More than a half-million people expected at Pope Leo XIV’s Mass in Cameroon

As Pope Leo XIV, the first American pope in history, approached the midpoint of his 11-day four-nation African tour on Friday, his schedule in Cameroon centered entirely on lifting up and engaging the Central African nation’s massive youth population, a demographic that sits at the heart of growing political and economic friction in the country.

The day kicked off with a high-profile trip to Douala, Cameroon’s largest commercial port city, where Leo planned to lead an open-air Mass and visit a local hospital. Vatican organizers projected that as many as 600,000 worshippers and attendees would gather for the liturgy — a turnout that would mark the largest crowd the pontiff has drawn over the entire course of his African journey, his first visit to the continent since assuming the papacy.

After the Douala events, Leo returned to Cameroon’s capital Yaoundé to meet with students, faculty and senior leadership at the Catholic University of Central Africa. For popes visiting developing nations, these campus encounters have long served as a key platform to urge young people to persist through systemic challenges ranging from entrenched poverty to widespread public corruption.

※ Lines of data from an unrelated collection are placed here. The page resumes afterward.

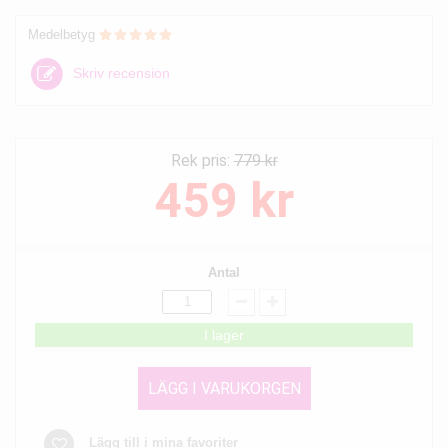
Medelbetyg
Skriv recension
Rek pris:
779 kr
459 kr
Antal
I lager
LÄGG I VARUKORGEN
Lägg till i mina favoriter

Cameroon offers a striking case study of the gap between Africa’s burgeoning youth population and its long-tenured aging leadership. Roughly 29% of the nation’s 29 million residents identify as Catholic, and the country has one of the youngest age profiles in the world, with a median age of just 18 years old. At the same time, Cameroon is led by 93-year-old President Paul Biya, the world’s oldest sitting head of state, who has held uninterrupted power since 1982 and secured an eighth consecutive term in deeply contested presidential elections held last October.

In his opening address to Biya and senior government officials shortly after arriving in Cameroon, Leo did not shy away from the country’s most pressing tensions. He called for the immediate dismantling of what he termed the “chains of corruption” that have held back widespread progress, and emphasized that Cameroon’s young people are the sole source of the nation’s future and lasting hope.

While Cameroon is an oil-rich state that has recorded modest economic growth in recent years, the vast majority of young Cameroonians report that economic benefits have never trickled down beyond a small circle of political and business elites. Official World Bank data puts the country’s overall unemployment rate at 3.5%, but more than half — 57% — of workers between the ages of 18 and 35 are stuck in unstable, unregulated informal employment that offers little to no job security or social benefits.

Widening economic frustration has triggered two interconnected crises for the nation: widespread brain drain, and a catastrophic shortage of skilled workers in critical public sectors including healthcare. According to Cameroon’s Ministry of Higher Education, roughly one-third of all newly graduated trained doctors left the country in 2023 alone, lured by higher-paying roles and better working conditions in Europe and North America. The outflow of medical professionals has left already under-resourced public hospitals and clinics critically understaffed.

In his address to government leaders, Leo warned of the risks of leaving youth grievances unaddressed. “Of course, when unemployment and social exclusion persist, frustration can lead to violence,” the pontiff said. “Investing in the education, training, and entrepreneurship of young people is, therefore, a strategic choice for peace. It is the only way to curb the outflow of wonderful talent to other parts of the world.”

Tensions over Biya’s decades-long rule boiled over after last October’s election, when main opposition candidate Issa Tchiroma Bakary challenged the official election results, sparking deadly protests across the country. The visit comes as Cameroon continues to grapple with nearly a decade of armed conflict in its Anglophone regions, with many local residents hoping the papal tour will bring progress toward national healing.